Data types & structures in R

An introduction to programming in R


NCEAS Learning Hub

Common data types in R

A single data value in R usually falls into one of a few basic classes:

  • logical: TRUE or FALSE
  • integer: whole numbers (e.g., 1, 2, -999) - add L to specify the type explicitly (e.g. x <- 2L)
  • numeric (also called double): real numbers with decimals (e.g., 0.001, 1.0, -273.16)
  • character: text or enclosed in quotes (e.g., "cat", "I like bananas", or "Everest is 8848.9 m tall"); character strings are words, sentences, or paragraphs.
  • factor: characteris with defined levels or orders (e.g., low, medium, high might be converted to a factor by setting their order)

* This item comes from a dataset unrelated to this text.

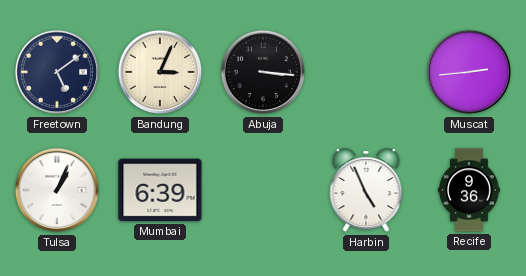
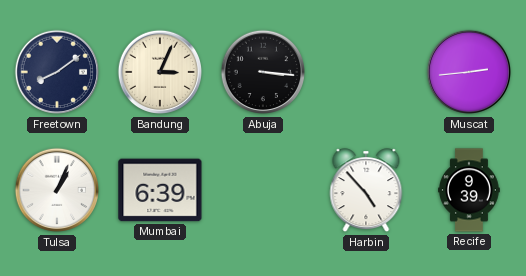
Freetown: 5:09 -> 8:09
Harbin: 4:56 -> 4:53
Recife: 9:36 -> 9:39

Any class can include NA to represent missing values.

Common data types in R

Quick Tip

Check the class of a given object using class(), or with a logical test such as: is.numeric(), is.character(), is.logical(), etc.

science_rocks <- "yes it does!"
class(science_rocks)
[1] "character"
is.numeric(science_rocks)
[1] FALSE
is.character(science_rocks)
[1] TRUE

Data structures in R

When you work with multiple values, you need structures that store data in an organized way. R uses several core structures for this purpose: vectors, matrices, arrays, data frames, and lists. Each holds collections of values in a defined shape and is suited to different types of operations.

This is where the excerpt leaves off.